Discussion in 'Wall St. News' started by makloda, Jun 10, 2008.

  1. When will Fuld resign? Does he do more damage than good by refusing to let go?

    http://www.marketwatch.com/news/sto...x?guid={9365D197-EDB3-4AE7-ADE5-7239512AD010}

    Unlike Lehman's competitors -- Citigroup Inc., Merrill Lynch & Co. and Morgan Stanley -- Fuld was already playing it safe, using hedges to ease risk. But Lehman was the biggest underwriter of subprime debt in 2006, and the nation's fourth-biggest investment bank refrained from shedding the junk or writing it off fast enough.

    These moves, because they were different, naturally invoked a lot of criticism. Analysts, a sheepish bunch by nature, furrowed their brows, but didn't do much more than that. Sell ratings were washing over Wall Street. It was hard to single Lehman out as something worse. Everybody looked bad. It was a backwards beauty contest with world-class talent. By March, Lehman was helped and hurt by its smaller rival Bear Stearns Cos. Bear made Lehman look good, because the former was better diversified, hadn't had an unprofitable quarter and, not least, had Dick Fuld at the helm.

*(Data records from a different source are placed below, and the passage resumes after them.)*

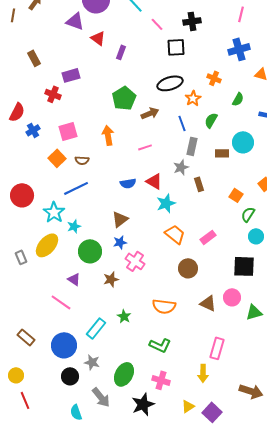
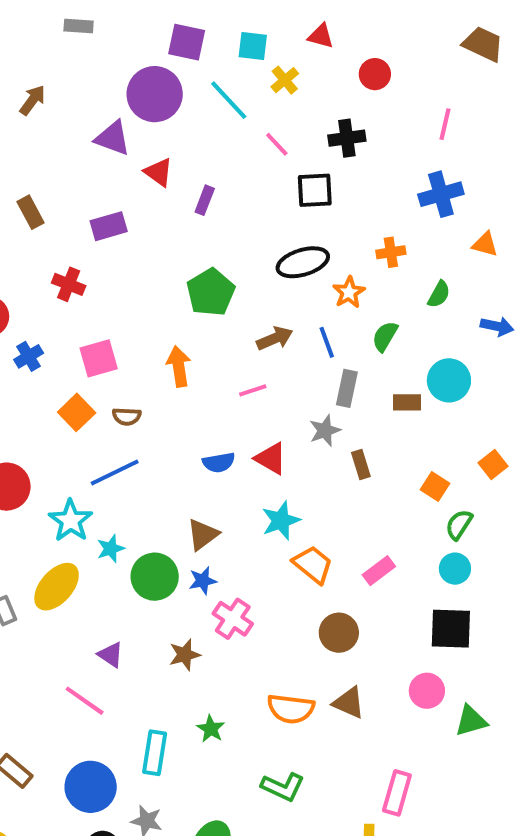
purple rectangle: (71, 75) -> (109, 226), moved
orange cross: (214, 78) -> (391, 252), turned -32
brown arrow: (150, 113) -> (275, 338), moved
cyan star: (166, 203) -> (281, 521), moved
cyan circle: (256, 236) -> (455, 569), moved
green circle: (90, 251) -> (155, 577), moved
brown triangle: (208, 303) -> (349, 703), moved
cyan rectangle: (96, 328) -> (155, 753), turned -30

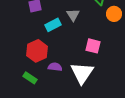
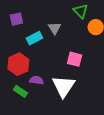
green rectangle: (30, 78) -> (20, 91), moved

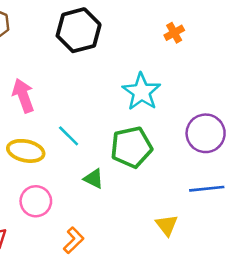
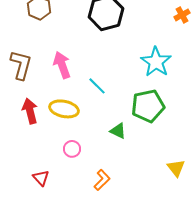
cyan line: (69, 136) -> (97, 86), moved
pink circle: (36, 201) -> (72, 149), size x0.7

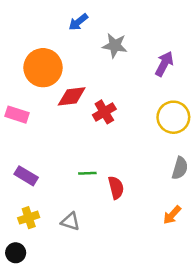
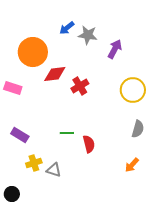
blue arrow: (78, 22) -> (67, 28), moved
purple arrow: (164, 64) -> (115, 49), moved
yellow cross: (29, 218) -> (34, 163), moved

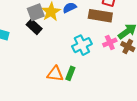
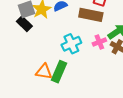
green rectangle: (70, 73) -> (59, 72), size x1.5

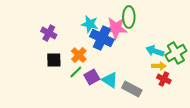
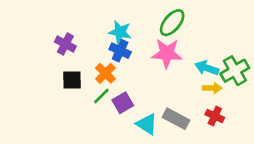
green ellipse: (129, 17) -> (172, 23), turned 40
pink star: (116, 28) -> (167, 53), moved
blue cross: (102, 38) -> (120, 51), moved, size x0.7
red cross: (164, 79) -> (215, 116), moved
cyan triangle: (110, 80) -> (147, 124), moved

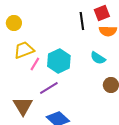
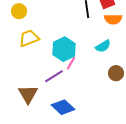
cyan semicircle: (98, 58) -> (103, 46), turned -63
pink line: (35, 64) -> (71, 63), moved

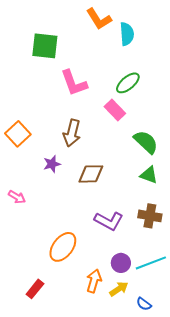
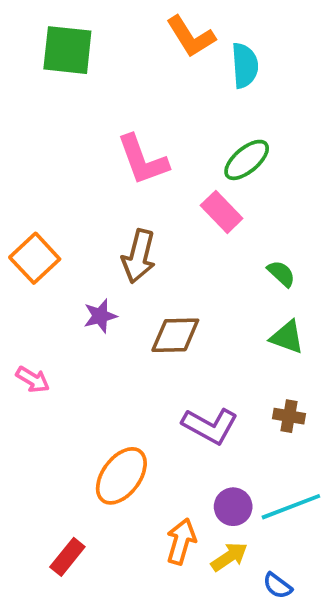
green square: (45, 46) -> (67, 50), moved
green semicircle: (146, 142) -> (281, 274), size x0.6
brown cross: (150, 216) -> (289, 416), size x0.7

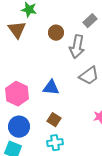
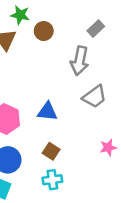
brown circle: (56, 33) -> (44, 31), moved

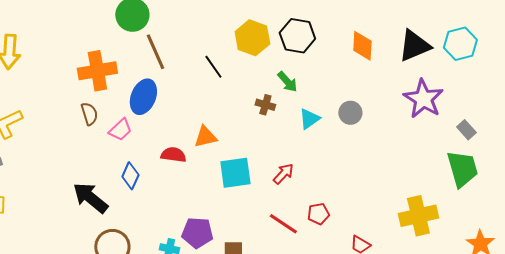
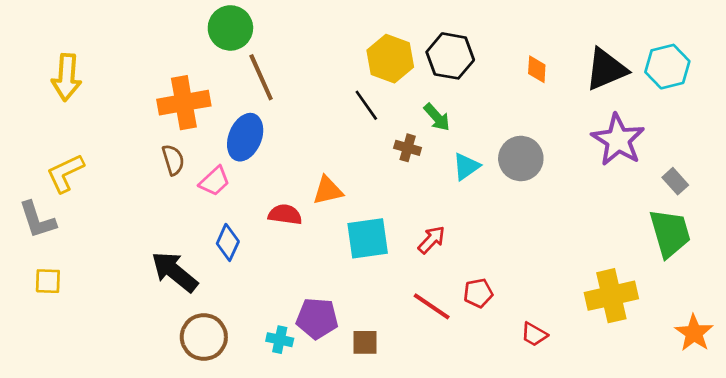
orange diamond: (362, 46) -> (537, 69), size x0.7
black line: (213, 67) -> (366, 105), moved
gray circle: (350, 113) -> (521, 159), size x1.4

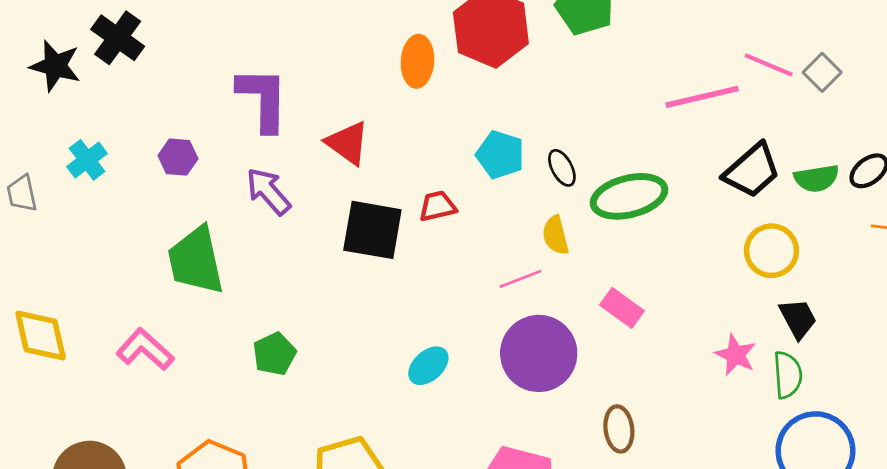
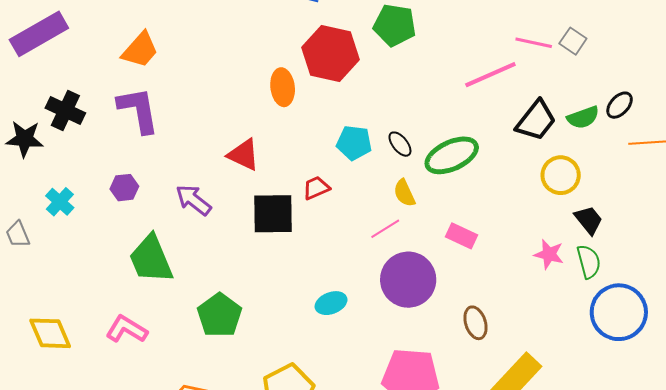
purple L-shape: (263, 99) -> (138, 110), moved
green pentagon: (274, 354) -> (219, 315), size x1.4
cyan ellipse: (428, 366) -> (331, 303), turned 32

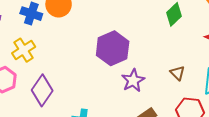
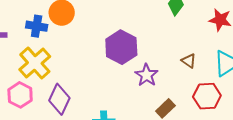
yellow cross: (24, 50) -> (35, 63), size x1.4

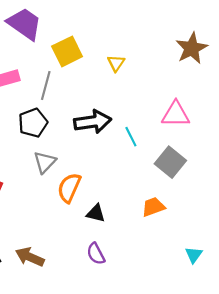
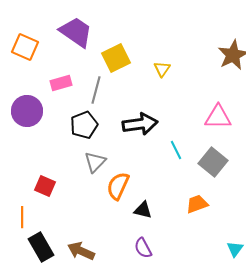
cyan line: (131, 137) -> (176, 150), moved

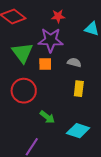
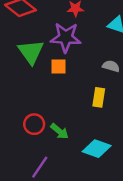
gray semicircle: (74, 63) -> (111, 66), moved
red circle: (24, 91) -> (34, 124), moved, size x0.7

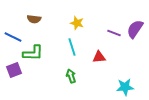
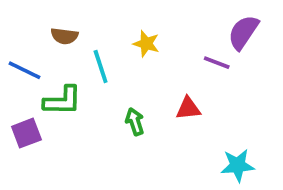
purple semicircle: (135, 29) -> (243, 32), moved
cyan line: (72, 47) -> (101, 66), moved
green arrow: (71, 76) -> (135, 122), moved

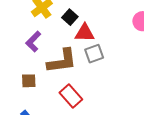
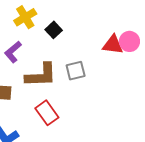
red triangle: (85, 33) -> (113, 45), moved

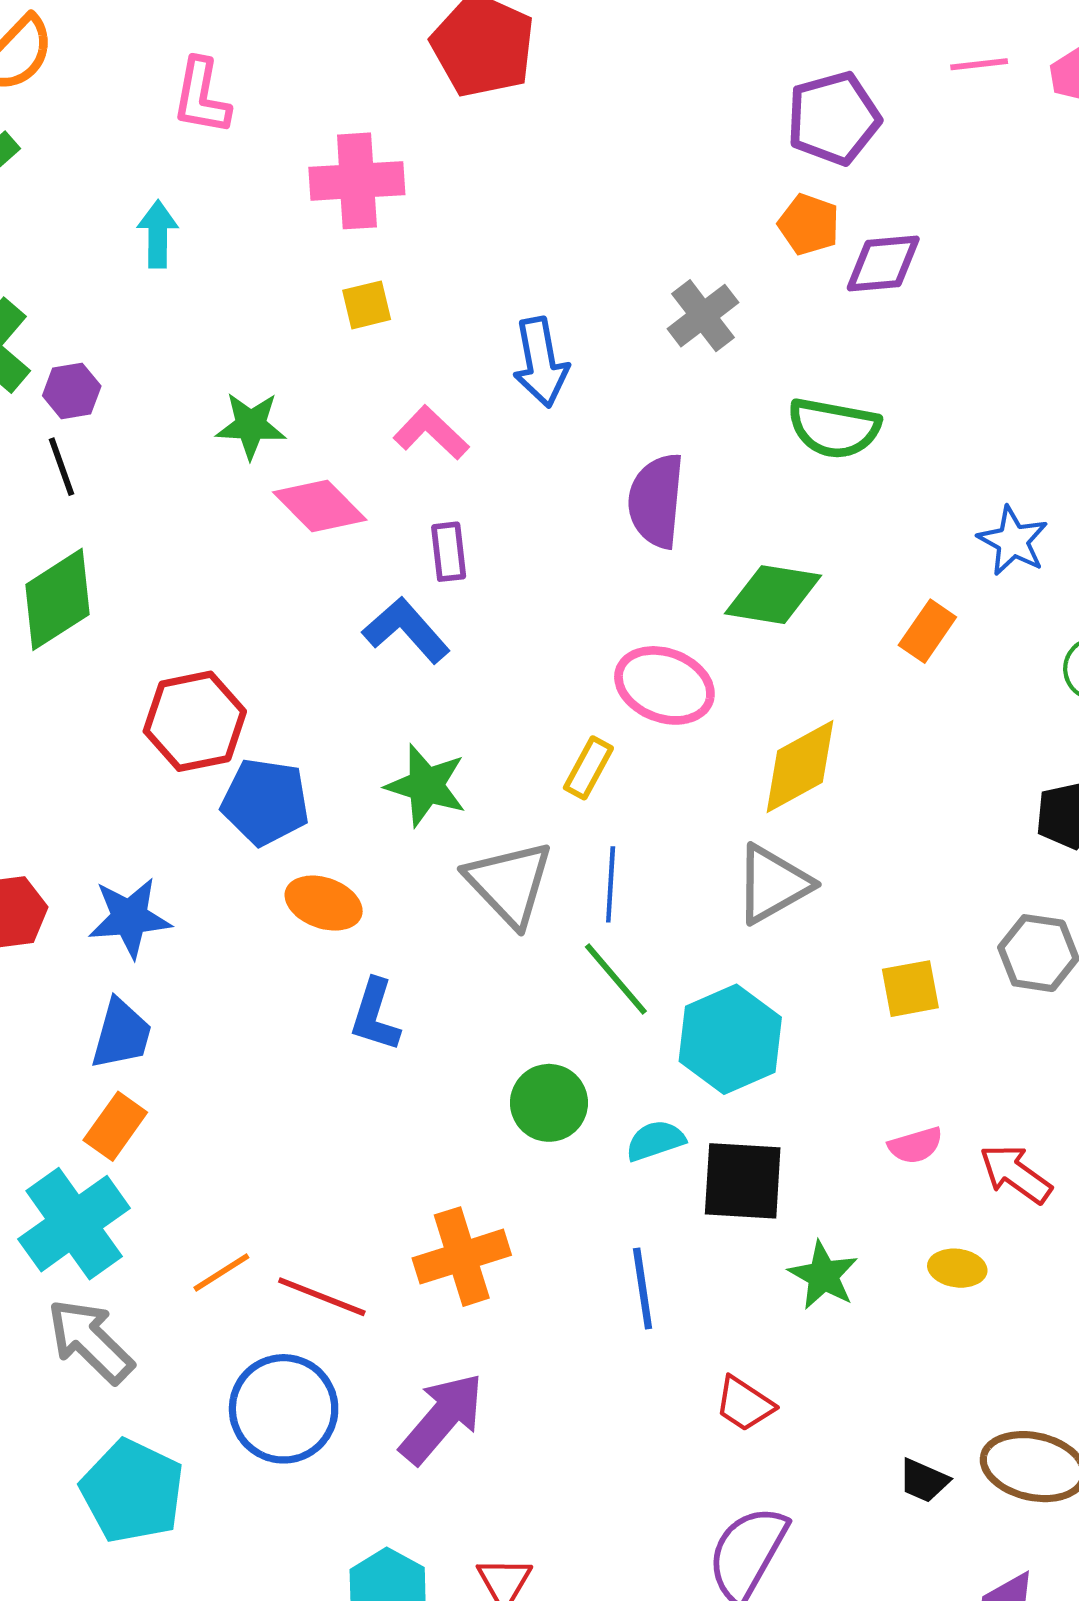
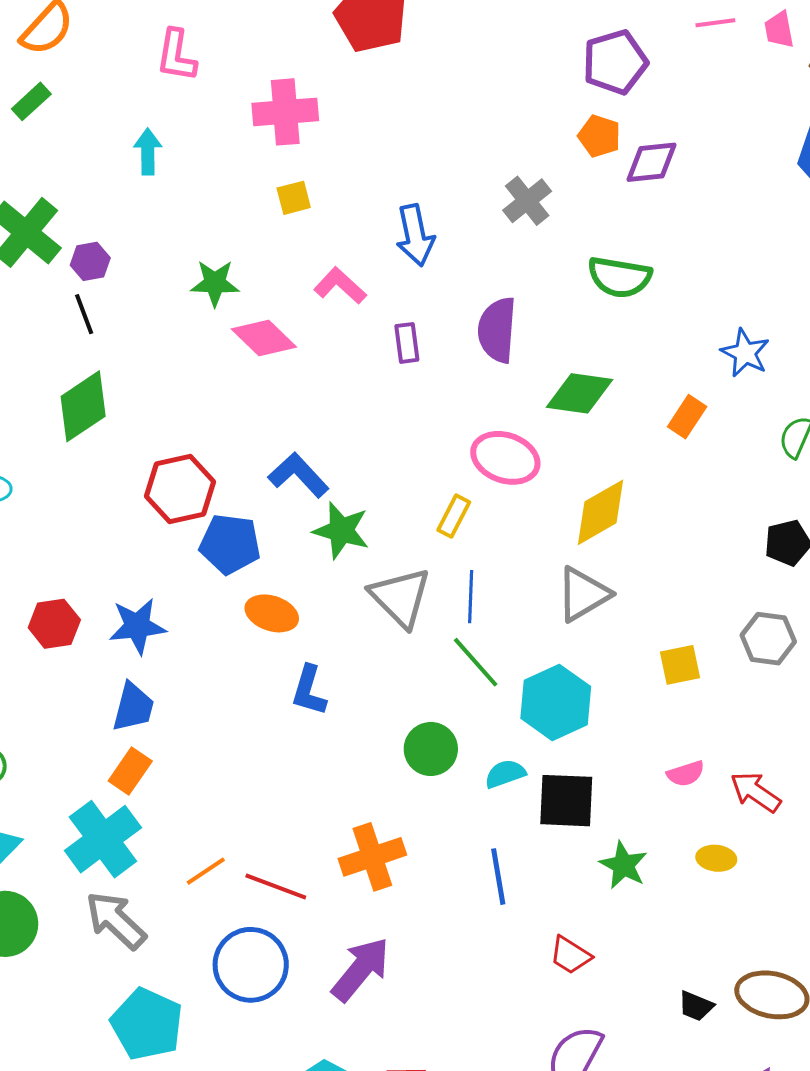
purple rectangle: (449, 552) -> (407, 343), moved
blue L-shape: (406, 630) -> (298, 475), moved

    But Bear and its collapse also suggested how fragile these institutions had actually become. Bear disappeared in about three days after counterparties began bailing out. Before it was even over, these panicked investors began looking at the next weakest link: Lehman. Lehman received a temporary reprieve from the Federal Reserve's decision to lend to brokerages. To many, the government's backing would allow Fuld to give the go-ahead to raise capital, sell assets and unwind some of the poison in its system.

    But it either didn't happen or didn't happen fast enough. And pretty soon, David Einhorn, a hedge fund manager at Greenlight Capital, was pounding Lehman in speeches, interviews and on TV. Einhorn was honest. He was shorting the stock, but he also had the numbers to back him up.
    By Monday, Fuld and Lehman had been forced to do what they had been avoiding for a year, raising close to $6 billion in cash by selling a big stake in the firm. The move was aimed at restoring confidence to Lehman in the markets, but it also clobbered investors who had watched their stakes shrink by more than half in less than a year.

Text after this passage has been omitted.